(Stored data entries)
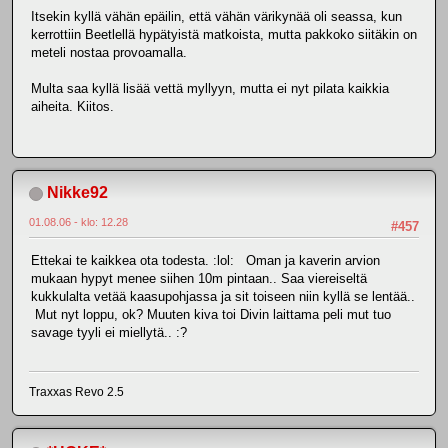
Itsekin kyllä vähän epäilin, että vähän värikynää oli seassa, kun
kerrottiin Beetlellä hypätyistä matkoista, mutta pakkoko siitäkin on
meteli nostaa provoamalla.
Multa saa kyllä lisää vettä myllyyn, mutta ei nyt pilata kaikkia
aiheita. Kiitos.
Nikke92
01.08.06 - klo: 12.28
#457
Ettekai te kaikkea ota todesta. :lol: Oman ja kaverin arvion
mukaan hypyt menee siihen 10m pintaan.. Saa viereiseltä
kukkulalta vetää kaasupohjassa ja sit toiseen niin kyllä se lentää..
Mut nyt loppu, ok? Muuten kiva toi Divin laittama peli mut tuo
savage tyyli ei miellytä.. :?
Traxxas Revo 2.5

WHAT THE TASK REQUIRES
Reproduce every record exactly; images stay out.

RESPONSE
Itsekin kyllä vähän epäilin, että vähän värikynää oli seassa, kun
kerrottiin Beetlellä hypätyistä matkoista, mutta pakkoko siitäkin on
meteli nostaa provoamalla.
Multa saa kyllä lisää vettä myllyyn, mutta ei nyt pilata kaikkia
aiheita. Kiitos.
Nikke92
01.08.06 - klo: 12.28
#457
Ettekai te kaikkea ota todesta. :lol: Oman ja kaverin arvion
mukaan hypyt menee siihen 10m pintaan.. Saa viereiseltä
kukkulalta vetää kaasupohjassa ja sit toiseen niin kyllä se lentää..
Mut nyt loppu, ok? Muuten kiva toi Divin laittama peli mut tuo
savage tyyli ei miellytä.. :?
Traxxas Revo 2.5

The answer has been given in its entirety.